Bon, eh bien ils sont venus une fois de plus et n’ont rien trouvé
à redire sur le fonctionnement de notre petit hôpital. Ce qui, en
soi, vaut le meilleur compliment, vous serez d’accord… Vous avez
compris que je vous parle de nos chers patrons dont la visite trisannuelle est aussi réglée qu’une horloge suisse. Une visite
sans histoire donc et c’est comme ça qu’on les aime.
Mais ce n’est pas
de la visite des patrons dont je veux vous entretenir aujourd’hui,
mais bien de la fête que nous avons eue pour les employés de
l’hôpital. Quelques employées —
pharmacienne, secrétaire et infirmières chefs ont décidé qu’il
serait bien de faire une fête pour les employés. Elles sont venues
me voir avec cette idée fraîchement pondue, pour obtenir mon
approbation et surtout, le financement qui devait aller de pair avec.
Faut-il que je le précise : elles n’ont pas eu besoin de me
supplier pour que je les encourage dans ce projet. Qu’elles ont
réussi à organiser de main de maître, malgré l’inexpérience et
le temps court qui leur était imparti. Si bien que, ce dernier
samedi, juste après la visite des patrons, près de la moitié des
employés se sont retrouvés à la plage à s’amuser, dans une
ambiance très bon enfant, très insouciante, très rieuse. Les
filles entre autres, ont eu un plaisir fou rien qu’à danser en
rond en se tapant dans les mains; tandis que d’autres jouaient au
ballon, aux dominos ou simplement, buvaient une petite bière en
jasant avec le voisin.

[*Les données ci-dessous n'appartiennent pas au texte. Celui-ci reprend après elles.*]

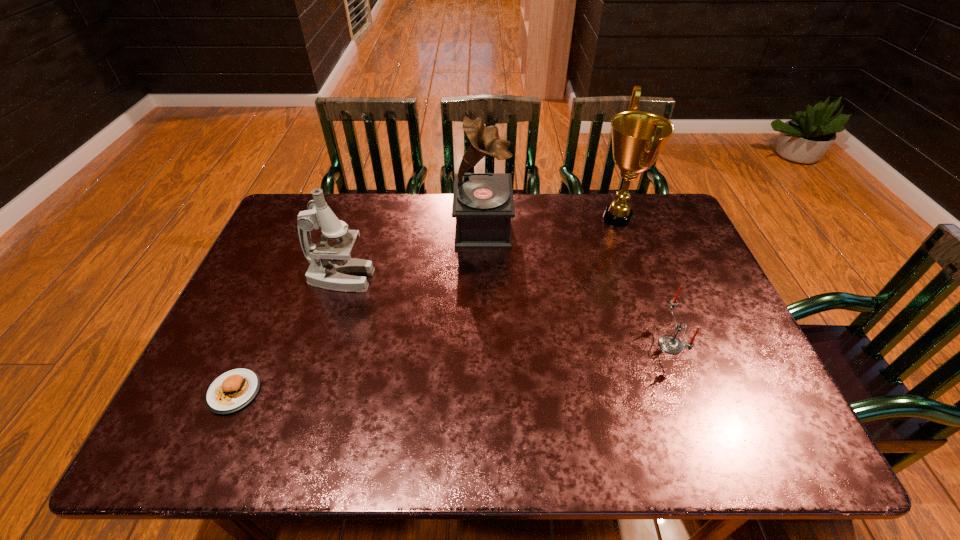 Locate an element on the screen. The height and width of the screenshot is (540, 960). free space at the far right corner is located at coordinates (646, 199).

Identify the location of vacant region between the third object from left to right and the leftmost object. (358, 309).

Identify the location of unoccupied position between the candle and the third object from right to left. (577, 286).

Locate an element on the screen. vacant area that lies between the nearest object and the microscope is located at coordinates (288, 335).

Identify the location of free area in between the third farthest object and the food. Image resolution: width=960 pixels, height=540 pixels. (288, 335).

The width and height of the screenshot is (960, 540). Identify the location of free space between the award and the third object from right to left. (550, 222).

Identify the location of empty location between the third tallest object and the fourth farthest object. This screenshot has height=540, width=960. (506, 312).

The image size is (960, 540). I want to click on vacant area that lies between the third object from right to left and the nearest object, so click(x=358, y=309).

This screenshot has width=960, height=540. I want to click on unoccupied position between the third nearest object and the leftmost object, so click(288, 335).

Where is `unoccupied position between the third nearest object and the nearest object`? The width and height of the screenshot is (960, 540). unoccupied position between the third nearest object and the nearest object is located at coordinates (288, 335).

Boire une petite bière pour des gens qui
n’ont pas les moyens de s’en procurer n’est pas banal, je le
précise… Et pourtant, personne n’a abusé de l’alcool… Puis
la nourriture, comme toujours très abondante et copieuse, et leur
mets préféré, la chèvre —
gras et os inclus —
et l’incontournable riz collé. Vous dire qu’ils ont aimé serait
peu dire : tout le monde s’est dit enchanté et désireux de
remettre ça l’an prochain!
Le commentaire que
je veux faire sur cette belle fête, c’est la joie de voir la joie
des autres. Un phénomène contagieux, tous les humoristes vous le
diront : le rire entraîne le rire, tout comme la tristesse
déteint sur nous plus qu’on ne le voudrait, parfois. Mais ce
n’était pas le cas en ce samedi ordinaire : ces gens-là
étaient tellement contents, c’en était vraiment contagieux! Et
tout ça dans une ambiance de belle camaraderie, sans souci de la
position professionnelle ou sociale. Tout le monde en maillots de bain
(certaines plus seyantes que d’autres, est-il besoin de le dire?), sans tambours ni complexes,
tous égaux, tous libres, il y a de quoi revoir la nécessité de la Charte des droits
et libertés, tiens… Et ce plaisir que rien ne crée autre que la
compagnie de gens qui jouent ensemble sans soucis, sans compétition,
sans arrogance, sans vanité, ce plaisir, les amis, vous émeut dans
l’âme. On se prend d’optimisme, tout à coup. On se dit que les
problèmes habituels n’en sont pas de vrais : seulement
quelques petites poussières qu’une perception pessimiste
transforme en montagnes infranchissables… La joie fait cela aussi,
faut croire… En tout cas, une belle illustration, une fois de plus,
que des adultes peuvent s’amuser comme des enfants —
avec rien — et
en tirer ce même contentement naïf dont les enfants ont la
spécialité. Mais pas l’exclusivité. Car je vous l’ai dit :
les Haïtiens sont très forts là-dedans…
Somme toute une
expérience concluante pour tout le monde, y compris pour les absents
qui s’en mordent un peu les pouces et qui se promettent bien de ne
pas passer à côté la prochaine fois!